Exercise prompt »
Please transcribe exactly the lines from the line holding "mata al padre?" through the end of the data below, and skip any pictures.

Records from a data source
· · · ·
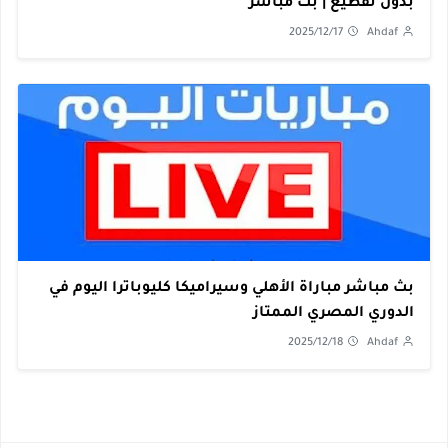
بدون تقطيع | بث مباشر
2025/12/17
Ahdaf
بث مباشر مباراة الأهلي وسيراميكا كليوباترا اليوم في
الدوري المصري الممتاز
2025/12/18
Ahdaf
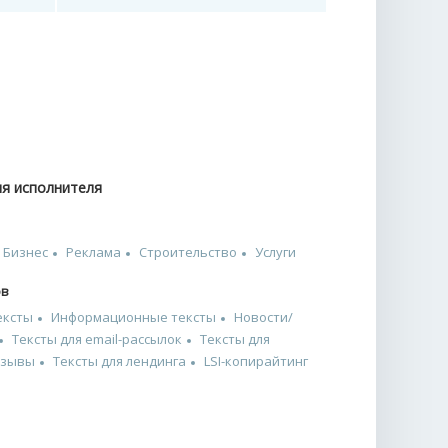
ия исполнителя
Бизнес
Реклама
Строительство
Услуги
ов
ексты
Информационные тексты
Новости/
Тексты для email-рассылок
Тексты для
тзывы
Тексты для лендинга
LSI-копирайтинг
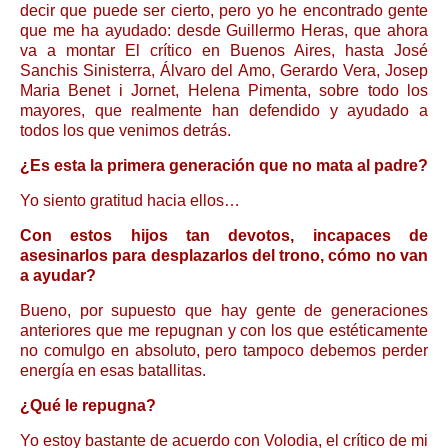
decir que puede ser cierto, pero yo he encontrado gente
que me ha ayudado: desde Guillermo Heras, que ahora
va a montar El crítico en Buenos Aires, hasta José
Sanchis Sinisterra, Álvaro del Amo, Gerardo Vera, Josep
Maria Benet i Jornet, Helena Pimenta, sobre todo los
mayores, que realmente han defendido y ayudado a
todos los que venimos detrás.
¿Es esta la primera generación que no mata al padre?
Yo siento gratitud hacia ellos…
Con estos hijos tan devotos, incapaces de
asesinarlos para desplazarlos del trono, cómo no van
a ayudar?
Bueno, por supuesto que hay gente de generaciones
anteriores que me repugnan y con los que estéticamente
no comulgo en absoluto, pero tampoco debemos perder
energía en esas batallitas.
¿Qué le repugna?
Yo estoy bastante de acuerdo con Volodia, el crítico de mi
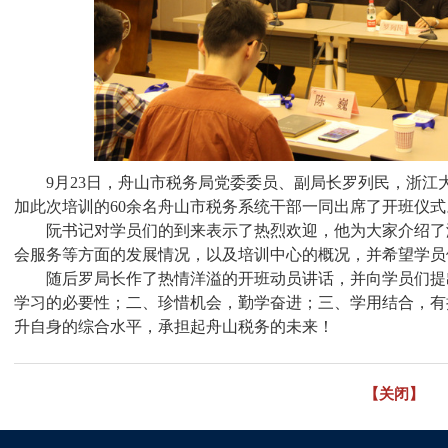
9
月
23
日，舟山市税务局党委委员、副局长罗列民，浙江
加此次培训的
60
余名舟山市税务系统干部一同出席了开班仪式
阮书记对学员们的到来表示了热烈欢迎，他为大家介绍了
会服务等方面的发展情况，以及培训中心的概况，并希望学员
随后罗局长作了热情洋溢的开班动员讲话，并向学员们提
学习的必要性；二、珍惜机会，勤学奋进；三、学用结合，有
升自身的综合水平，承担起舟山税务的未来！
【关闭】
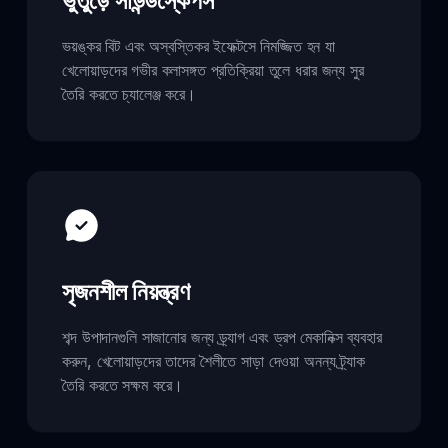
ভুতুড়ে সাউন্ডস্কেপস
ভয়ঙ্কর বিট এবং অস্বস্তিকর ইফেক্টসে নিমজ্জিত হন যা
খেলোয়াড়দের গভীর কলাসঙ্গত প্রতিক্রিয়া তুলে ধরার জন্য সুর
তৈরি করতে চ্যালেঞ্জ করে।
সৃজনশীল নিয়ন্ত্রণ
শব্দ উপাদানগুলি সাজানোর জন্য ড্র্যাগ এবং ড্রপ মেকানিক্স ব্যবহার
করুন, খেলোয়াড়দের তাদের শৈলীতে সাড়া দেওয়া অনন্য ট্র্যাক
তৈরি করতে সক্ষম করে।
· · · ·
Expected answer »
¿Es esta la primera generación que no mata al padre?
Yo siento gratitud hacia ellos…
Con estos hijos tan devotos, incapaces de
asesinarlos para desplazarlos del trono, cómo no van
a ayudar?
Bueno, por supuesto que hay gente de generaciones
anteriores que me repugnan y con los que estéticamente
no comulgo en absoluto, pero tampoco debemos perder
energía en esas batallitas.
¿Qué le repugna?
Yo estoy bastante de acuerdo con Volodia, el crítico de mi
9
月
23
日，舟山市税务局党委委员、副局长罗列民，浙江
加此次培训的
60
余名舟山市税务系统干部一同出席了开班仪式
阮书记对学员们的到来表示了热烈欢迎，他为大家介绍了
会服务等方面的发展情况，以及培训中心的概况，并希望学员
随后罗局长作了热情洋溢的开班动员讲话，并向学员们提
学习的必要性；二、珍惜机会，勤学奋进；三、学用结合，有
升自身的综合水平，承担起舟山税务的未来！
【关闭】
ভুতুড়ে সাউন্ডস্কেপস
ভয়ঙ্কর বিট এবং অস্বস্তিকর ইফেক্টসে নিমজ্জিত হন যা
খেলোয়াড়দের গভীর কলাসঙ্গত প্রতিক্রিয়া তুলে ধরার জন্য সুর
তৈরি করতে চ্যালেঞ্জ করে।
সৃজনশীল নিয়ন্ত্রণ
শব্দ উপাদানগুলি সাজানোর জন্য ড্র্যাগ এবং ড্রপ মেকানিক্স ব্যবহার
করুন, খেলোয়াড়দের তাদের শৈলীতে সাড়া দেওয়া অনন্য ট্র্যাক
তৈরি করতে সক্ষম করে।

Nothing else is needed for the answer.